An experienced person has told me that a bigger precursor mass
tolerance "te" might give more significant hits since more potential
matches will be available. The concern would be that some of these
hits were false positives. Oddly, my personal experience is that
values outside some optimal range yield fewer hits.



Other factors that may effect mass tolerance
--------------------------------------------

A friend tells me that -te and -to are very much dependent on which
mass spectrometer you use.  I don't mean to cast aspersions on the
MS/MS scientists, but other important factors in mass tolerance relate
to the MS/MS calibration:

1) How well the MS/MS was calibrated

2) How long ago the MS/MS was calibrated

3) How much the temperature in the room has changed since the MS/ME was calibrated

4) Other unspecified factors

This is one area of possible improvement for the current generation of
search tools. These tools could sample the spectra, and from that
sample determine settings, especially mass accuracy. This would be a
good idea because the mass accuracy values can be highly variable. In
the near term, I may implement a crude work around by implementing an
automated software pipeline that runs a search (such as OMSSA) many
times with a range of settings. The intent is to find the "best"
settings. Here are some rough suggestions for well-calibrated
instruments:

Ion trap -to 3.0 -te 0.4

Linear ion trap -to 1.5 -te 1.0

Q-TOF -to 0.2 -te 0.2



Fixed and variable modifications
--------------------------------

Fixed modifications are better than variable modifications when
possible because it limits the range of possible matches to be
searched.
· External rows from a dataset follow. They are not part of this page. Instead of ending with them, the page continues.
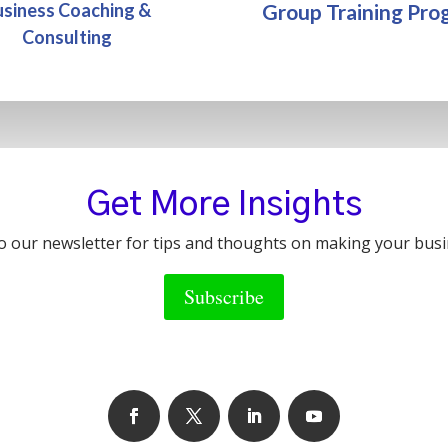
Group Training Pro
usiness Coaching &
Consulting
Get More Insights
o our newsletter for tips and thoughts on making your busi
Subscribe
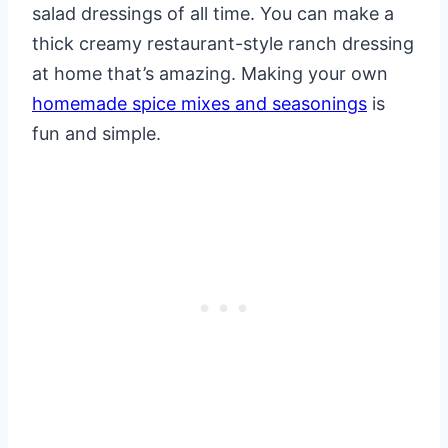
salad dressings of all time. You can make a
thick creamy restaurant-style ranch dressing
at home that’s amazing. Making your own
homemade spice mixes and seasonings
is
fun and simple.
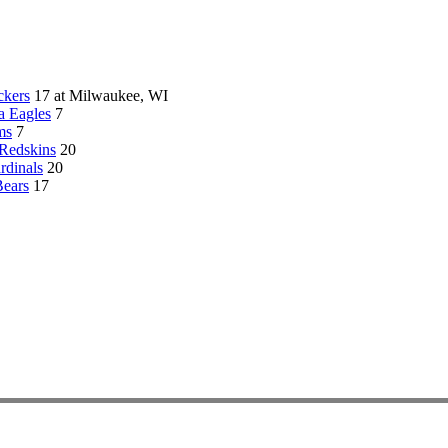
ckers
17 at Milwaukee, WI
a Eagles
7
ms
7
Redskins
20
rdinals
20
Bears
17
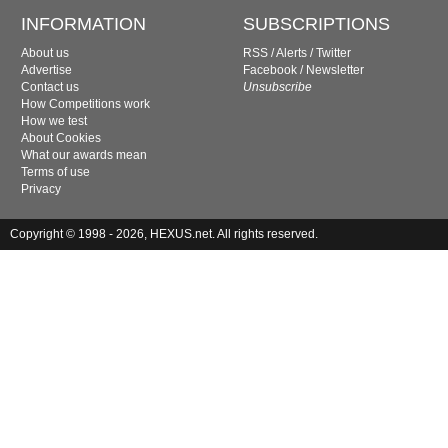
INFORMATION
SUBSCRIPTIONS
About us
RSS
/
Alerts
/
Twitter
Advertise
Facebook
/
Newsletter
Contact us
Unsubscribe
How Competitions work
How we test
About Cookies
What our awards mean
Terms of use
Privacy
Copyright © 1998 - 2026, HEXUS.net. All rights reserved.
In other words, the search will be faster and there may be
fewer incorrect matches (bad hits, false positives). The speed
difference can be significant. The computational overhead is less of
an issue for many of my searches because I have the luxury of a
cluster with 30 dual-cpu nodes and I have a high-throughput pipeline
that will automataically split, run in parallel, and join results
(this pipeline is open source, by the way). I have not done a direct
comparison with the same modification fixed versus variable to confirm
that search results are the same.